Page-level text extractions:
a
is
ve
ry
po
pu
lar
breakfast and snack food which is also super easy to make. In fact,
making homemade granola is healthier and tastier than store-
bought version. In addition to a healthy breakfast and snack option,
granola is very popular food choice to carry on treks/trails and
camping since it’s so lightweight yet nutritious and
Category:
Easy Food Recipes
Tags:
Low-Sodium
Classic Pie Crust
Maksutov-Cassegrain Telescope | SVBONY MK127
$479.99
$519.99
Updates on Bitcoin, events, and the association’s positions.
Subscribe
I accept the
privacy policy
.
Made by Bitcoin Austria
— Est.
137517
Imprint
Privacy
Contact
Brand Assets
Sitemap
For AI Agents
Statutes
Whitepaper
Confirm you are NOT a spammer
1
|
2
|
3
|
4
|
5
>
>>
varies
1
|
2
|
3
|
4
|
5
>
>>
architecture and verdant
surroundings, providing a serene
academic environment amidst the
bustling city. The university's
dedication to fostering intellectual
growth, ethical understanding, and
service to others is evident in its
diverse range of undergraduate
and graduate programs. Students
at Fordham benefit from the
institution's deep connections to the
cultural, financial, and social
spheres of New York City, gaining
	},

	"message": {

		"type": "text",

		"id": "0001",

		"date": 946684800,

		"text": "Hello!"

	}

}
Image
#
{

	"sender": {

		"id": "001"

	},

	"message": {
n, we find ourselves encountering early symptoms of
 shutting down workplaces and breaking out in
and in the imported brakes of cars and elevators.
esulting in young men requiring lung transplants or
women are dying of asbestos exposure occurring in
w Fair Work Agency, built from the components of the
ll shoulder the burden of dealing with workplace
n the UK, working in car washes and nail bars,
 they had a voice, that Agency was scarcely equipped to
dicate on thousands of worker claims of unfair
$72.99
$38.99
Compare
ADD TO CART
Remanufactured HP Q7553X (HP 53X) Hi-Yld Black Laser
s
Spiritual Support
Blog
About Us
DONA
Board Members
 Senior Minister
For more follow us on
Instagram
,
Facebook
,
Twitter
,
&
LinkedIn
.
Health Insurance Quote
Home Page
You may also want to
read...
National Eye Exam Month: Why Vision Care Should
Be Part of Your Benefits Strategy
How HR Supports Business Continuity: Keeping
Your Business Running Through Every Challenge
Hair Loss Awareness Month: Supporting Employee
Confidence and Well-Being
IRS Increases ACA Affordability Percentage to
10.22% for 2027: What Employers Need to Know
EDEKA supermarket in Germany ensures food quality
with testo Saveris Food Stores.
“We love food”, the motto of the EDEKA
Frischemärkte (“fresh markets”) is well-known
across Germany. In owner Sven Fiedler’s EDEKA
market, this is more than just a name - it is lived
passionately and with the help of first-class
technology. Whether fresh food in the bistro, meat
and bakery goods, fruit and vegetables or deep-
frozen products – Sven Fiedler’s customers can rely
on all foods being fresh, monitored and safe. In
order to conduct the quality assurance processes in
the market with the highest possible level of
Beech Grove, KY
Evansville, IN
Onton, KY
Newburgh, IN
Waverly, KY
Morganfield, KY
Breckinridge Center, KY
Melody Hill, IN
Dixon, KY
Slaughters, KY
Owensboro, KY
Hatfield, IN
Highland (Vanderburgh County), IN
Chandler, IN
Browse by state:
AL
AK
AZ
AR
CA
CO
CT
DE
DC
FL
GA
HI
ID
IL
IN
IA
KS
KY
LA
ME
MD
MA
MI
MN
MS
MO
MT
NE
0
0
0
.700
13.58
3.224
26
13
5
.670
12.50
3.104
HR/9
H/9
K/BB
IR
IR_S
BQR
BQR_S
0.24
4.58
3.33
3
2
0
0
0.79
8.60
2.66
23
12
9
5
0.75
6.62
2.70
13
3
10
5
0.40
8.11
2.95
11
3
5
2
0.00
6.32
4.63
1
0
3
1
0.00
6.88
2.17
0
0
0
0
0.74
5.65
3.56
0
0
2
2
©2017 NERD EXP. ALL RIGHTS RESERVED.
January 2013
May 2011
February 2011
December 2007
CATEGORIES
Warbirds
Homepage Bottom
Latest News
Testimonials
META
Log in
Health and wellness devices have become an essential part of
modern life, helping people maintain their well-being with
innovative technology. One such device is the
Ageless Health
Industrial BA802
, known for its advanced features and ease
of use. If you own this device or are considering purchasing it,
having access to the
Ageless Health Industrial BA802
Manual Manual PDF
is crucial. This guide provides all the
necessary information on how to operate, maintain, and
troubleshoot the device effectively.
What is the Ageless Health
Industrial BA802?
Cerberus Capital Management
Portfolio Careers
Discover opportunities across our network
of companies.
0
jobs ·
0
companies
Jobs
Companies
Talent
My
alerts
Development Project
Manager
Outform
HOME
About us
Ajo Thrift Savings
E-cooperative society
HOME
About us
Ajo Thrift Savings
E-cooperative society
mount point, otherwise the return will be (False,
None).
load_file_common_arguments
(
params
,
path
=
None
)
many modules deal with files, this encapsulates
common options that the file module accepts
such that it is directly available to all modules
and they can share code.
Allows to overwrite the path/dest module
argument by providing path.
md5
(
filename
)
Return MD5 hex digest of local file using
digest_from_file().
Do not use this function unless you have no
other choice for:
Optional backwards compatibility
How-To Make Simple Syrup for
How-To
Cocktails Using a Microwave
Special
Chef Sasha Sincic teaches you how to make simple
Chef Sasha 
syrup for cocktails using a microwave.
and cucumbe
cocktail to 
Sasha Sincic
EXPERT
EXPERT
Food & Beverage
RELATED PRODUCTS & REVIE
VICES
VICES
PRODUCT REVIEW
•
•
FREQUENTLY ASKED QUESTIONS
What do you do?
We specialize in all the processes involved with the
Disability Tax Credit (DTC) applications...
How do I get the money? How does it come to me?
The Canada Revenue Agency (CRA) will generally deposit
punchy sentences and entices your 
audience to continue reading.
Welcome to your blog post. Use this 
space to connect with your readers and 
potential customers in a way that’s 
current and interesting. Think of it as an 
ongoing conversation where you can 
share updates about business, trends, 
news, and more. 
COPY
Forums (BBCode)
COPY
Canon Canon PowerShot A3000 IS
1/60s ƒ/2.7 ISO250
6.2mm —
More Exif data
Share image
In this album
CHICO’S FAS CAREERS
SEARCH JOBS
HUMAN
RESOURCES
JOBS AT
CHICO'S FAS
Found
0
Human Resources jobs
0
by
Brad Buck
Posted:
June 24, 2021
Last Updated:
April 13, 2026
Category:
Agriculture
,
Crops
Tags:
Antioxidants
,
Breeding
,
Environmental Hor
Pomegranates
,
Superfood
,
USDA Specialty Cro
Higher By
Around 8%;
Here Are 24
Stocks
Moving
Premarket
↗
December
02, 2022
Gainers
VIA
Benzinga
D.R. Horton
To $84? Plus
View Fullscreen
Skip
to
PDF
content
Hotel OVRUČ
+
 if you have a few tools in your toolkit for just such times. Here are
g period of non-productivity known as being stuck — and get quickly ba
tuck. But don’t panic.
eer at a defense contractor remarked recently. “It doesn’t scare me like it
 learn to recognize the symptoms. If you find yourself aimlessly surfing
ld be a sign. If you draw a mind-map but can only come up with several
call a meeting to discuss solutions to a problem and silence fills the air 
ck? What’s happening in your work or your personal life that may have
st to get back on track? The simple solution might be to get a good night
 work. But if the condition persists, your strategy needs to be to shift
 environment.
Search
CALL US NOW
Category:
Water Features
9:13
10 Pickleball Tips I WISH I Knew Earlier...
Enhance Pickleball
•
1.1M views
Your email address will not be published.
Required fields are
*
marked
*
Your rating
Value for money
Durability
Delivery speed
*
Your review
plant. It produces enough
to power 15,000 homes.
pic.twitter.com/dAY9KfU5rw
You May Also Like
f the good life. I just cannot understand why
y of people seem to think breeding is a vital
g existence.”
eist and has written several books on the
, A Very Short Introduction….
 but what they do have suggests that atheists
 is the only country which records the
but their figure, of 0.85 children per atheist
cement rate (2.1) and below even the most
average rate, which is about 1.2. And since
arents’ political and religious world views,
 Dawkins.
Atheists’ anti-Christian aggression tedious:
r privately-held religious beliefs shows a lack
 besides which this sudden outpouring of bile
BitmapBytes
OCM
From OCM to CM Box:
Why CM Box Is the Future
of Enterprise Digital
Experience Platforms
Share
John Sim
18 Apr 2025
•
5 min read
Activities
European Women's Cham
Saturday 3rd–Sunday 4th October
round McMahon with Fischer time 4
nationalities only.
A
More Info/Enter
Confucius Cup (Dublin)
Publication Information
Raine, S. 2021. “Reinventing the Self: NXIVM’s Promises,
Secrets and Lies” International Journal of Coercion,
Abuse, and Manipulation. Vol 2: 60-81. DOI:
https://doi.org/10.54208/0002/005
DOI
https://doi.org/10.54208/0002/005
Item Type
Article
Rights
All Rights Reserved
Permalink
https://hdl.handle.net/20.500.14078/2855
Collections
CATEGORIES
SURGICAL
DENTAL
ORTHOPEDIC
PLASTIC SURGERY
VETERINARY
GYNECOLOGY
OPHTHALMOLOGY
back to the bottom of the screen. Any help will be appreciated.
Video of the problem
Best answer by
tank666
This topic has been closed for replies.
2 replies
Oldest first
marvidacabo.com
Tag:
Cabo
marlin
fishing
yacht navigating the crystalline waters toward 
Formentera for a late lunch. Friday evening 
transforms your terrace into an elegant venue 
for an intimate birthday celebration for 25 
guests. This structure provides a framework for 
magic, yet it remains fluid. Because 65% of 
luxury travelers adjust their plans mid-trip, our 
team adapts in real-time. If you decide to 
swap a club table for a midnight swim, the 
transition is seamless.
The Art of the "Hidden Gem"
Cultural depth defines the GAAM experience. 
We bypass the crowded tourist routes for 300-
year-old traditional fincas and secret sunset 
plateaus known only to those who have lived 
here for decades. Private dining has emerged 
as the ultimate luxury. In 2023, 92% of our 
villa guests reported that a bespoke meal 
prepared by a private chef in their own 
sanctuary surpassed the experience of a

- _What is needed_: Sift the data above for lines with "Industrial", then copy each one.

- _Reply_:
Industrial BA802
Ageless Health Industrial BA802
Industrial BA802?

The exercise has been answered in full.